§ TASK INSTRUCTIONS:
Exactly and only the lines from the one containing "آخر الأخبار" through the close of the entries below are to be set down.

Page images and extracted text
-------------------------
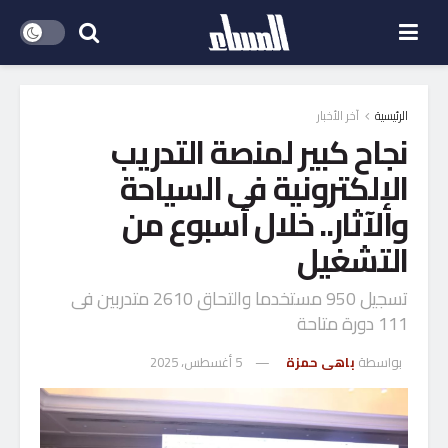
الرئيسية
آخر الأخبار
نجاح كبير لمنصة التدريب
الإلكترونية فى السياحة
والآثار.. خلال أسبوع من
التشغيل
تسجيل 950 مستخدما والتحاق 2610 متدربين فى
111 دورة متاحة
بواسطة
باهى حمزة
5 أغسطس، 2025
-------------------------
§ RESULT OF THIS TASK:
آخر الأخبار
نجاح كبير لمنصة التدريب
الإلكترونية فى السياحة
والآثار.. خلال أسبوع من
التشغيل
تسجيل 950 مستخدما والتحاق 2610 متدربين فى
111 دورة متاحة
بواسطة
باهى حمزة
5 أغسطس، 2025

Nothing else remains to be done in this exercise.